The ARC-AGI2 Illusion Of Progress: If Changing the Font Breaks the Model, It Doesn't Understand
New Claude and Gemini models set ARC-AGI2 records, but fail when question formatting changes.
The AI community's celebration of record-breaking benchmark scores has hit a major credibility crisis. Models including Anthropic's Claude Opus 4.6 (68%), Google's Gemini 3.1 Pro (77%), and Gemini 3 Pro Deepthink (84%) recently achieved unprecedented results on the ARC-AGI2 benchmark, designed to measure abstract reasoning and fluid intelligence. Lab announcements prominently featured these numbers as evidence of revolutionary progress in core reasoning.
However, researchers including Melanie Mitchell discovered a critical flaw: these impressive scores evaporate with trivial modifications to test presentation. Changing simple elements like font encoding or symbol representation causes performance to plummet, revealing what experts call 'benchmark hacking'—where models learn specific test patterns rather than developing genuine understanding. This creates a dangerous discrepancy where models can score 2x higher on ARC-AGI2 than predecessors while performing worse on practical benchmarks like SWE-Bench (software engineering tasks).

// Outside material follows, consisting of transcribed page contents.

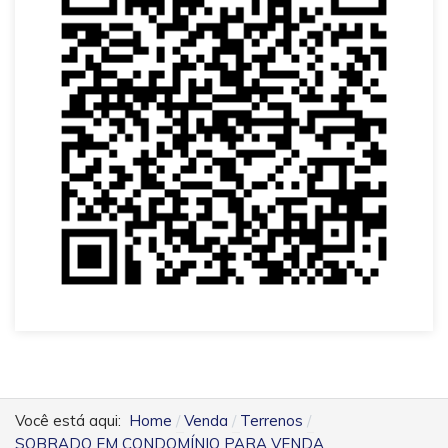
Você está aqui:
Home
Venda
Terrenos
SOBRADO EM CONDOMÍNIO PARA VENDA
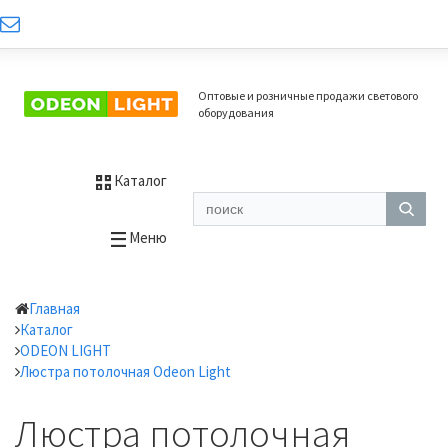
Оптовые и розничные продажи светового
оборудования
Каталог
Меню
Главная
Каталог
ODEON LIGHT
Люстра потолочная Odeon Light
Люстра потолочная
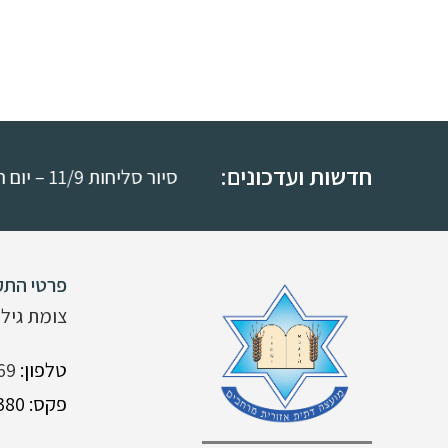
חדשות ועדכונים:
סיור סליחות 11/9 – יום חמישי י"ח באלול
פרטי התק
צומת גילת
טלפון:
69
פקס: 08-9926380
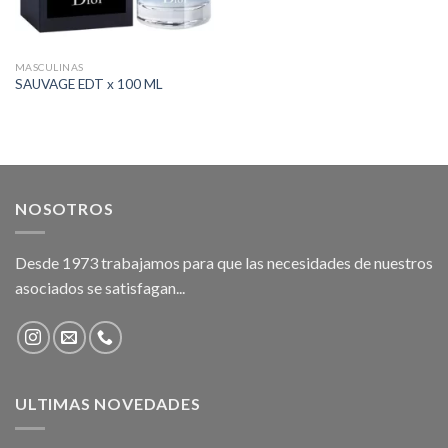
MASCULINAS
SAUVAGE EDT x 100 ML
NOSOTROS
Desde 1973 trabajamos para que las necesidades de nuestros
asociados se satisfagan...
ULTIMAS NOVEDADES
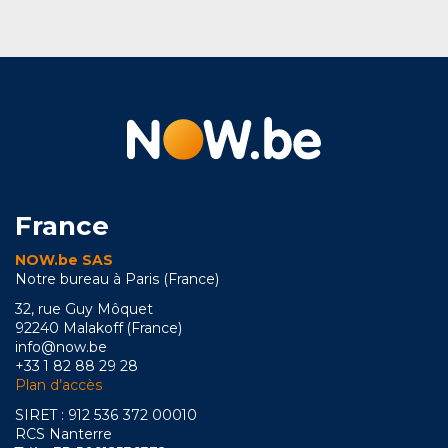
France
NOW.be SAS
Notre bureau à Paris (France)
32, rue Guy Môquet
92240 Malakoff (France)
info@now.be
+33 1 82 88 29 28
Plan d’accès
SIRET : 912 536 372 00010
RCS Nanterre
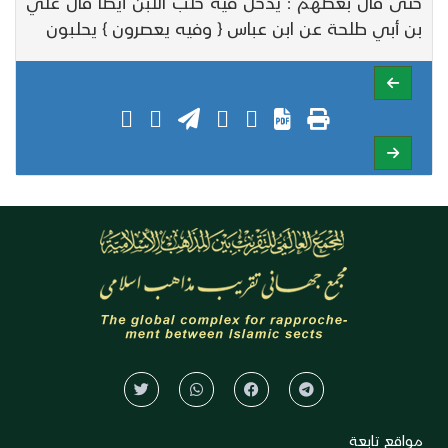
حتى قال بعضهم : يدخل فيه حلب اللبن أيضا قال علي
بن أبي طلحة عن ابن عباس { وفيه يعصرون } يحلبون
مواقع تابعة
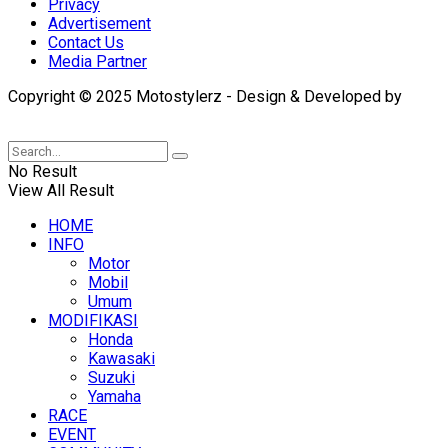
Privacy
Advertisement
Contact Us
Media Partner
Copyright © 2025 Motostylerz - Design & Developed by
XUANTUM
No Result
View All Result
HOME
INFO
Motor
Mobil
Umum
MODIFIKASI
Honda
Kawasaki
Suzuki
Yamaha
RACE
EVENT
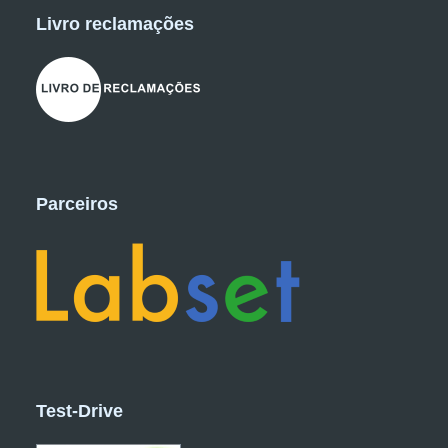
Livro reclamações
Parceiros
Test-Drive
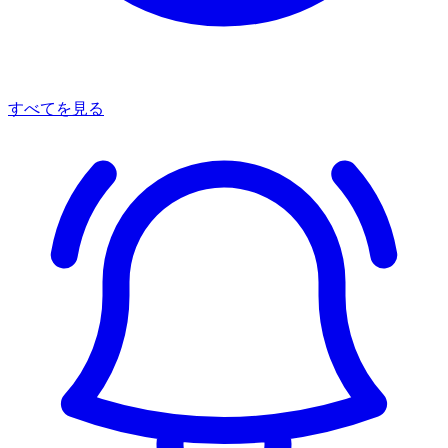
すべてを見る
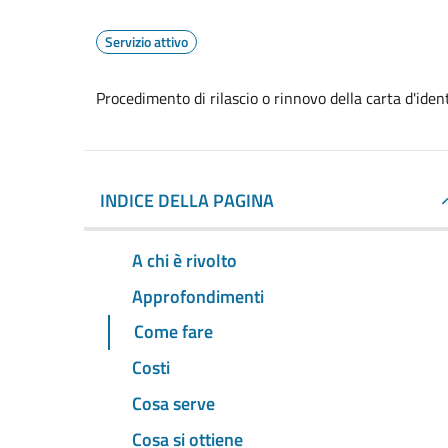
Servizio attivo
Procedimento di rilascio o rinnovo della carta d'ide
INDICE DELLA PAGINA
A chi è rivolto
Approfondimenti
Come fare
Costi
Cosa serve
Cosa si ottiene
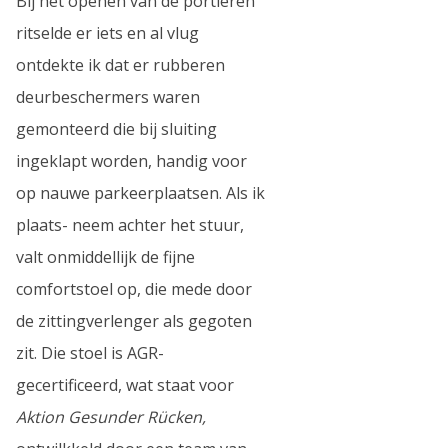
Bij het openen van de portieren
ritselde er iets en al vlug
ontdekte ik dat er rubberen
deurbeschermers waren
gemonteerd die bij sluiting
ingeklapt worden, handig voor
op nauwe parkeerplaatsen. Als ik
plaats- neem achter het stuur,
valt onmiddellijk de fijne
comfortstoel op, die mede door
de zittingverlenger als gegoten
zit. Die stoel is AGR-
gecertificeerd, wat staat voor
Aktion Gesunder Rücken,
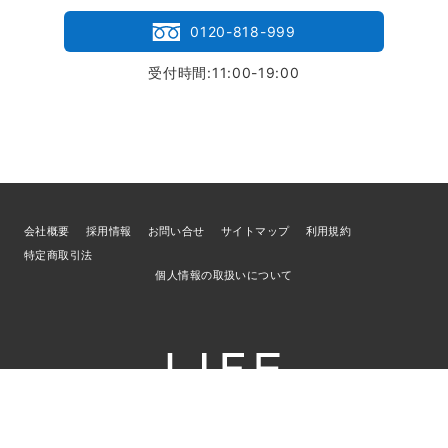
0120-818-999
受付時間:11:00-19:00
会社概要
採用情報
お問い合せ
サイトマップ
利用規約
特定商取引法
個人情報の取扱いについて
© 2026
ブランド買取専門店LIFE
／古物商許可証 宮城県公安委員会 第
221010001832号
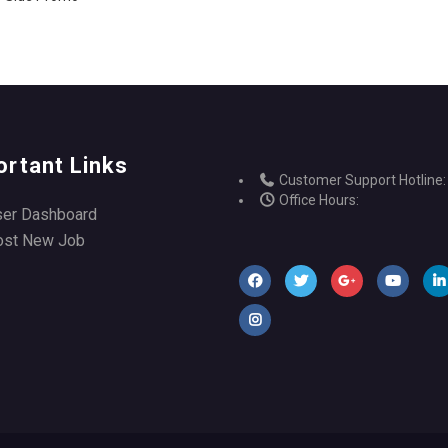
ortant Links
Customer Support Hotline:
Office Hours:
ser Dashboard
ost New Job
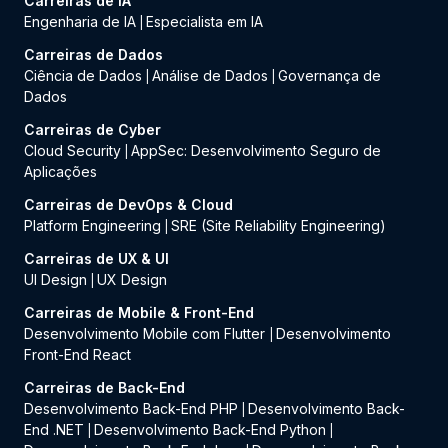
Carreiras de IA
Engenharia de IA
Especialista em IA
|
Carreiras de Dados
Ciência de Dados
Análise de Dados
Governança de
|
|
Dados
Carreiras de Cyber
Cloud Security
AppSec: Desenvolvimento Seguro de
|
Aplicações
Carreiras de DevOps & Cloud
Platform Engineering
SRE (Site Reliability Engineering)
|
Carreiras de UX & UI
UI Design
UX Design
|
Carreiras de Mobile & Front-End
Desenvolvimento Mobile com Flutter
Desenvolvimento
|
Front-End React
Carreiras de Back-End
Desenvolvimento Back-End PHP
Desenvolvimento Back-
|
End .NET
Desenvolvimento Back-End Python
|
|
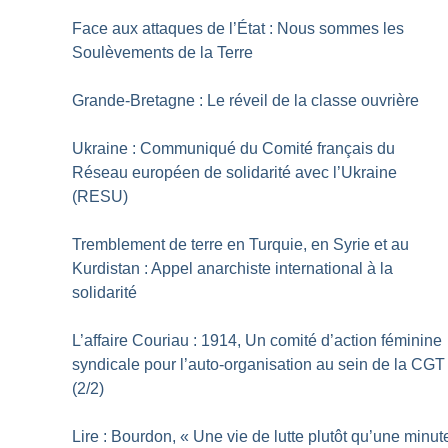
Face aux attaques de l’État : Nous sommes les
Soulèvements de la Terre
Grande-Bretagne : Le réveil de la classe ouvrière
Ukraine : Communiqué du Comité français du
Réseau européen de solidarité avec l’Ukraine
(RESU)
Tremblement de terre en Turquie, en Syrie et au
Kurdistan : Appel anarchiste international à la
solidarité
L’affaire Couriau : 1914, Un comité d’action féminine
syndicale pour l’auto-organisation au sein de la CGT
(2/2)
Lire : Bourdon, «
Une vie de lutte plutôt qu’une minut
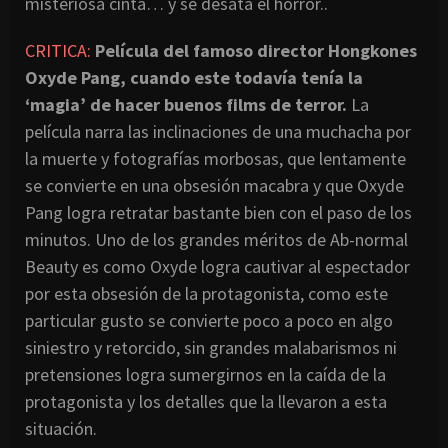
misteriosa cinta… y se desata el horror..
CRITICA:
Película del famoso director Hongkones
Oxyde Pang, cuando este todavía tenía la
‘magia’ de hacer buenos films de terror.
La
película narra las inclinaciones de una muchacha por
la muerte y fotografías morbosas, que lentamente
se convierte en una obsesión macabra y que Oxyde
Pang logra retratar bastante bien con el paso de los
minutos. Uno de los grandes méritos de Ab-normal
Beauty es como Oxyde logra cautivar al espectador
por esta obsesión de la protagonista, como este
particular gusto se convierte poco a poco en algo
siniestro y retorcido, sin grandes malabarismos ni
pretensiones logra sumergirnos en la caída de la
protagonista y los detalles que la llevaron a esta
situación.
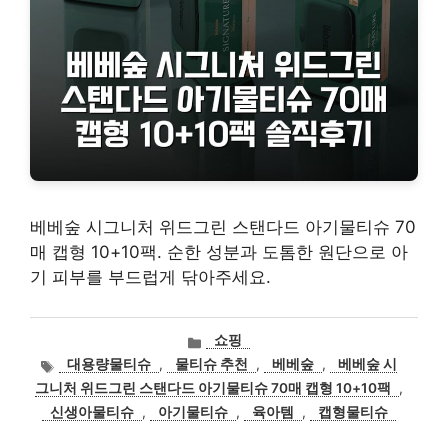
베베숲 시그니처 위드그린 스탠다드 아기물티슈 70
매 캡형 10+10팩. 순한 성분과 도톰한 원단으로 아
기 피부를 부드럽게 닦아주세요.
카
쇼핑
테
태
대용량물티슈
,
물티슈 추천
,
베베숲
,
베베숲 시
고
그
그니처 위드그린 스탠다드 아기물티슈 70매 캡형 10+10팩
,
리
신생아물티슈
,
아기물티슈
,
육아템
,
캡형물티슈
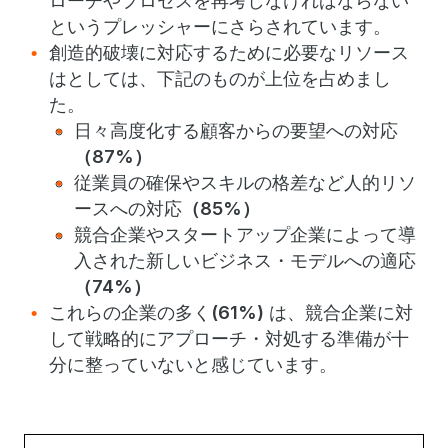
ローチやプロセスを再考しなければならない
というプレッシャーにさらされています。
創造的破壊に対応するために必要なリソース
はとしては、下記のものが上位を占めまし
た。
日々高度化する顧客からの要望への対応
（
87%
）
従業員の確保やスキルの格差など人的リソ
ースへの対応
（
85%
）
競合企業やスタートアップ企業によって導
入された新しいビジネス・モデルへの適応
（
74%
）
これらの企業の多く
(61%)
は、競合企業に対
して戦略的にアプローチ・対処する準備が十
分に整っていないと感じています。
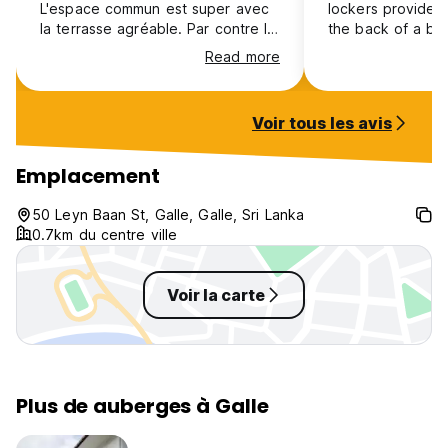
L'espace commun est super avec
lockers provided a
la terrasse agréable. Par contre la
the back of a ba
chambre dortoir pour femme est
walk in. Booked a 6 bed but put
Read more
plutôt un placard sans fenêtre
in a very small 3 b
derrière la cuisine. Cela sent
communal area.
l'humidité et la salle de bain n'est
Voir tous les avis
pas propre. Je ne sais pas pour
les autres dortoirs.
Emplacement
50 Leyn Baan St, Galle, Galle, Sri Lanka
0.7km du centre ville
Voir la carte
Plus de auberges à Galle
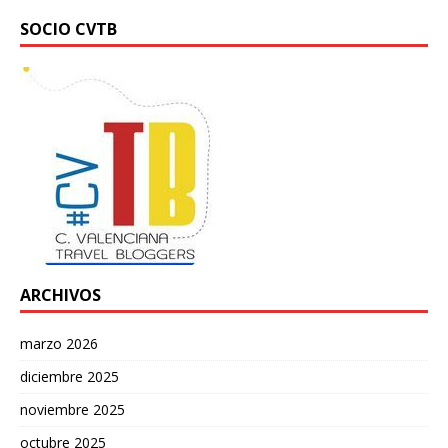
SOCIO CVTB
ARCHIVOS
marzo 2026
diciembre 2025
noviembre 2025
octubre 2025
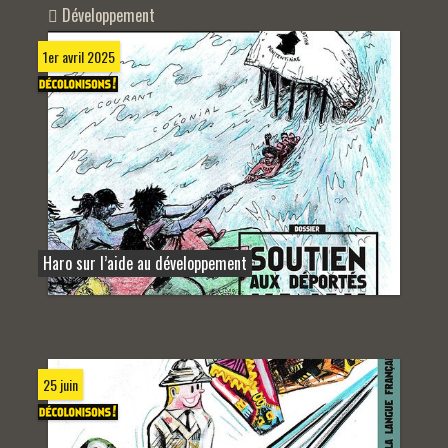
Développement
1er avril 2025
Haro sur l’aide au développement
25 juin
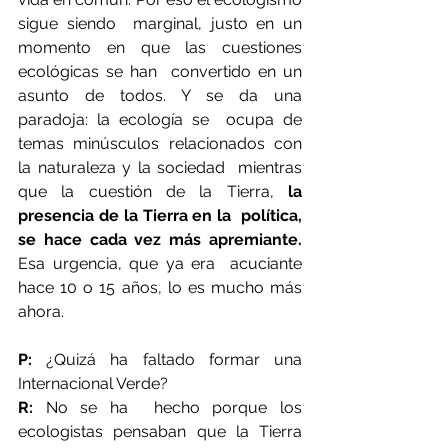
sigue siendo  marginal, justo en un 
momento en que las cuestiones 
ecológicas se han  convertido en un 
asunto de todos. Y se da una 
paradoja: la ecología se  ocupa de 
temas minúsculos relacionados con 
la naturaleza y la sociedad  mientras 
que la cuestión de la Tierra, 
la 
presencia de la Tierra en la  política, 
se hace cada vez más apremiante.
Esa urgencia, que ya era  acuciante 
hace 10 o 15 años, lo es mucho más 
ahora.
P:
 ¿Quizá ha faltado formar una 
Internacional Verde?
R:
 No se ha  hecho porque los 
ecologistas pensaban que la Tierra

The implications are significant for how we measure AI progress. When changing from red to black ink (in Mitchell's analogy) breaks a model's performance, it indicates the system hasn't mastered the underlying concepts but has instead memorized test-taking shortcuts. This revelation challenges the narrative of imminent recursive self-improvement and AGI, suggesting that headline-grabbing benchmark scores may overstate true competence. The incident underscores the need for more robust evaluation methods that test generalization rather than format-specific performance, as the field moves toward more capable AI systems.
- Claude Opus 4.6 (68%) and Gemini 3.1 Pro (77%) set ARC-AGI2 records but fail with formatting changes
- Researchers found performance drops when changing encodings or symbols, revealing 'benchmark hacking' not true understanding
- The discrepancy shows models can score 2x higher on reasoning tests while performing worse on practical benchmarks like SWE-Bench
Why It Matters
Questions whether billion-dollar AI investments are producing genuine intelligence or just optimized test-takers, forcing reevaluation of progress metrics.